Get dh to take the twins upstairs while you and your daughter do something in the garden.

In corporate your dd into cooking time (safely) (by cooking I mean anything, tearing up a salad, tearing up a head of broccoli, buttering a sandwich, you don't need to use knives or expose her to fire!). Exercise videos etc. Things she can do as a big girl! But only if you are doing them too!

Always say how wonderful and special your time with her is. Don't tell her you feel guilty or bad, say you feel delighted she is your daughter.

"The twins are EBF too, so I'm just stuck to them most of the time, and can't get us up and out and playing like I used to." It won't last forever and she won't remember it all. My 7 year old doesn't really remember being 3.

Take plenty of photos of just you and her. Just her and her dad, her and the twins etc.

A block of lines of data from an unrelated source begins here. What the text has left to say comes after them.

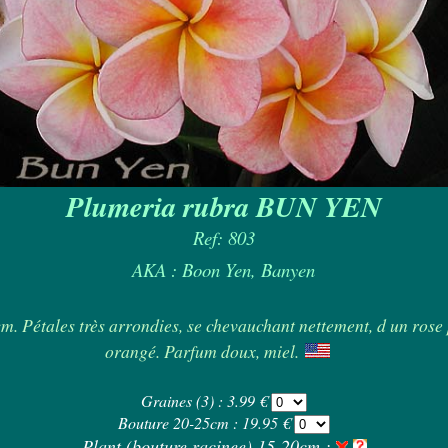
Plumeria rubra BUN YEN
Ref: 803
AKA : Boon Yen, Banyen
5cm. Pétales très arrondies, se chevauchant nettement, d un rose
orangé. Parfum doux, miel.
Graines (3) : 3.99 €
Bouture 20-25cm : 19.95 €
Plant (bouture racinee) 15-20cm :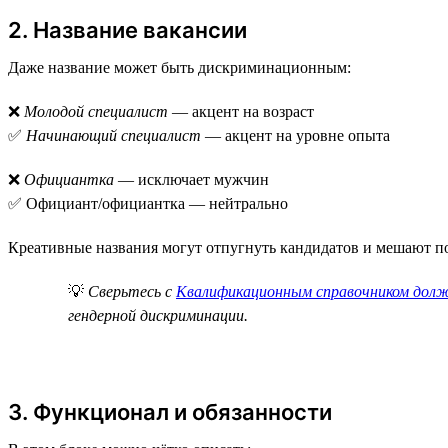
2. Название вакансии
Даже название может быть дискриминационным:
❌
Молодой специалист
— акцент на возраст
✅
Начинающий специалист
— акцент на уровне опыта
❌
Официантка
— исключает мужчин
✅ Официант/официантка — нейтрально
Креативные названия могут отпугнуть кандидатов и мешают п
💡
Сверьтесь с
Квалификационным справочником дол
гендерной дискриминации.
3. Функционал и обязанности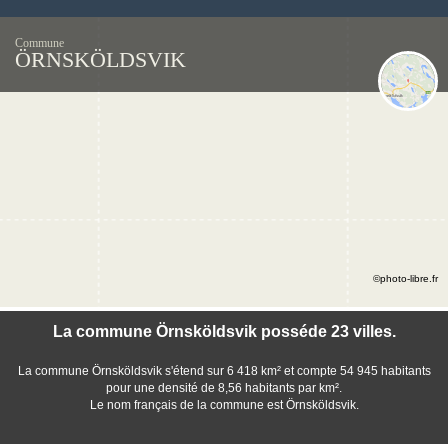
Commune
ÖRNSKÖLDSVIK
©photo-libre.fr
La commune Örnsköldsvik posséde 23 villes.
La commune Örnsköldsvik s'étend sur 6 418 km² et compte 54 945 habitants
pour une densité de 8,56 habitants par km².
Le nom français de la commune est Örnsköldsvik.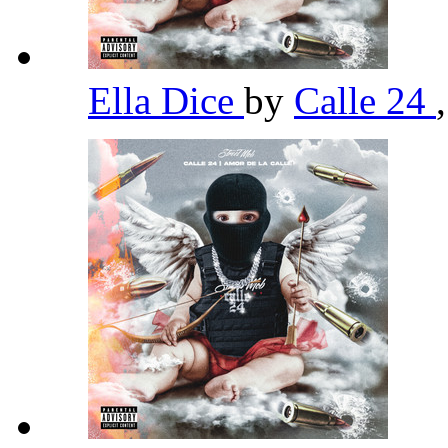
Ella Dice
by
Calle 24
,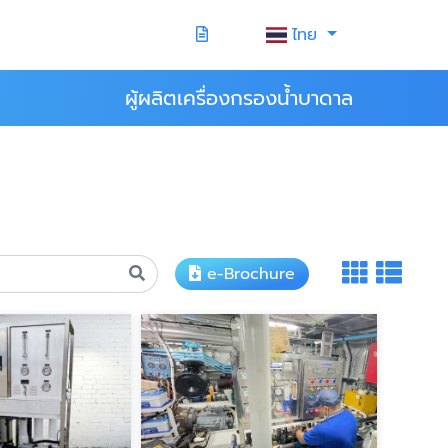
ไทย
ผู้ผลิตเครื่องกรองน้ำบาดาล
e-Brochure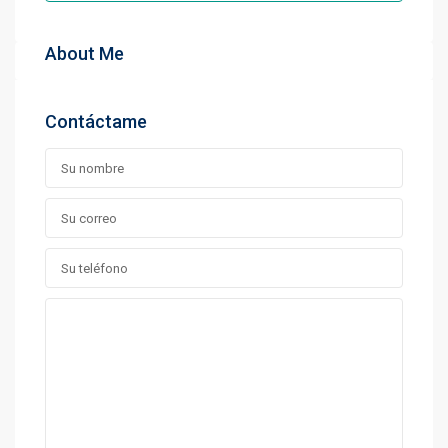
About Me
Contáctame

"Am I overreacting to a perfectly normal and healthy part of her childhood?" Yes. wink But it is understandable.

"Because at the moment I'm feeling so upset that my PFB isn't my just PFB any more!" Of course she still is, but she is also one of three and a big sister.

Don't forget a ton of hormones are sloshing around your system. So feeling bad/sad/mad or whatever is all pretty normal.

Don't pass your anxieties about this on to her. If she says anything face her questions or thoughts when/if they come. But don't write the script for her.

BertieBotts Sun 24-Sep-17 01:24:31

I think you need to be much less hard on yourself and lower your expectations!

It's definitely going to be lower standard parenting for a bit but that's okay and perfectly understandable in the circumstances.

Get anyone who even gives a sniff of a hint of an offer of help roped in, start giving them helpful tasks to do. "Oh yes actually could you put a wash on?" "Would you possibly be able to take DC1 out for a couple of hours?"

Does DC1 have any nursery time? That might help take the pressure off a bit.

There is a multiples section on here too, I bet posters there will have survival tips.

JustPutSomeGlitterOnIt Sun 24-Sep-17 02:19:01

Thank you all so much!
Star I hear ya! Hope you get more cuddle time with your little boy soon.

There's some really good ideas here that I will be using in the morning - we'll definitely be pointing out when the babies are waiting for her too, and going for a walk for chats while they sleep.
I really appreciate you all sharing your ideas (and stories and kind words) with me, thank you.

SleightOfMind Sun 24-Sep-17 02:34:05

DD was 2 when our twins arrived and I BFd too so I feel your pain.

I'm sure you've had great advice about reading together while they feed - with DD turning the pages! - etc but one thing I did that helped was to really include her in Looking after them so we were in it together.
Little things like saying 'right, let's change the babies nappies then,' and letting her help instead of, 'Wait while I just change the babies nappies.'

Sounds daft but gave her a real sense of ownership.

SleightOfMind Sun 24-Sep-17 02:39:58

Oh meant to add that they're at primary school now and all three have a very strong bond, she got two very cool little playmates!

I did feel she missed out on some of the trips out to zoos, museums, friends houses in that preschool time though. Easy to do with one bf baby, not so with two.

Made a big effort to catch up for her once I could.

MerryMarigold Sun 24-Sep-17 02:40:01

I think as much as possible you dump the twins on visitors/ helpers and spend time with your eldest. People always offer to help out with the eldest but the youngest will hardly notice whereas she will. My PFB was nearly 3 when I had twins but it changed his life!